Draw and label the abdominal ROI by beginning at the top of L1 and include any BAT that was not accounted for in any of the previous regions within the abdominal ROI. Finally, draw and label the dorsocervical ROI. Include the region of dorsal subcutaneous fat near the cervical and top of the paraspinal region.
This is where the subject's body has made contact with the scanning bed. Check show all to display the ROIs of all regions. Now, line up all ROIs in order to prevent overlapping or underestimation.
Position the perimeter of adjacent ROIs flush with each other so that no BAT is included in two regions and that no BAT is missing from all regions. To avoid false positives in BAT quantification, PET, CT, and anatomical information must all be considered when drawing ROIs. Several common regions to include and avoid when quantifying whole-body BAT in cold-stimulated subjects are shown, such as metabolically active cervical BAT versus salivary glands, vocal cords, and thyroid.

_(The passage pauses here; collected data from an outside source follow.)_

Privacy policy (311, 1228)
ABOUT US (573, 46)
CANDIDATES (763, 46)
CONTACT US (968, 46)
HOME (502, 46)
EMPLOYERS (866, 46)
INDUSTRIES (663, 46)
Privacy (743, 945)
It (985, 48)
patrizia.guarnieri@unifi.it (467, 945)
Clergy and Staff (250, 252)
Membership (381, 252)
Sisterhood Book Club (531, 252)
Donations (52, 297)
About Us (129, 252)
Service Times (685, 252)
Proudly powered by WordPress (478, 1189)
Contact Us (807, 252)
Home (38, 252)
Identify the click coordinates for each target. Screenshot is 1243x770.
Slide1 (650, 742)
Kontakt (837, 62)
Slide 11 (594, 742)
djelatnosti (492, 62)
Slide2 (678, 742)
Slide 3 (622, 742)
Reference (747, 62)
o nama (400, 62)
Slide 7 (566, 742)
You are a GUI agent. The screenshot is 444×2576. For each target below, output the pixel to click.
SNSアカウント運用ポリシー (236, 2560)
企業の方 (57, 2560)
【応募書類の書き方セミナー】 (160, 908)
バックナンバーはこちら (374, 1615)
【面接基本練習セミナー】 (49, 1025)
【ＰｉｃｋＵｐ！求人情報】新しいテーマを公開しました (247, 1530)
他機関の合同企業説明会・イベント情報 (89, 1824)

Also, supraclavicular BAT should be included, while shivering muscle near borders of air and solid tissue should be avoided. Finally, when including abdominal BAT, avoid the calyces of the kidneys. After the ROIs of each axial slice are compiled, BAT deposits can be segmented in the sagittal plane to examine intra, inter, individual differences in regional BAT activation.
The regions shown here include cervical, supraclavicular, axillary, mediastinal, paraspinal, abdominal, and dorsocervical. The composite image with all regions is also shown. It is important to use identifiable organs and structures within the image frame to understand your location in the body and to determine whether a structure is truly brown fat.
Ultimately, we hope to develop an automated method using deep learning or AI methodology. Creating a detailed atlas of brown fat is essential to ensure that the automated method is identifying BAT. Using this image processing method, we've developed a quantitative and noninvasive map of human brown adipose tissue.
With this method, researchers can make more comprehensive comparisons of funcitonal BAT in humans.
Using free, open-source software, we have developed an analytical approach to quantify total and regional brown adipose tissue (BAT) volume and metabolic activity of BAT using 18F-FDG PET/CT.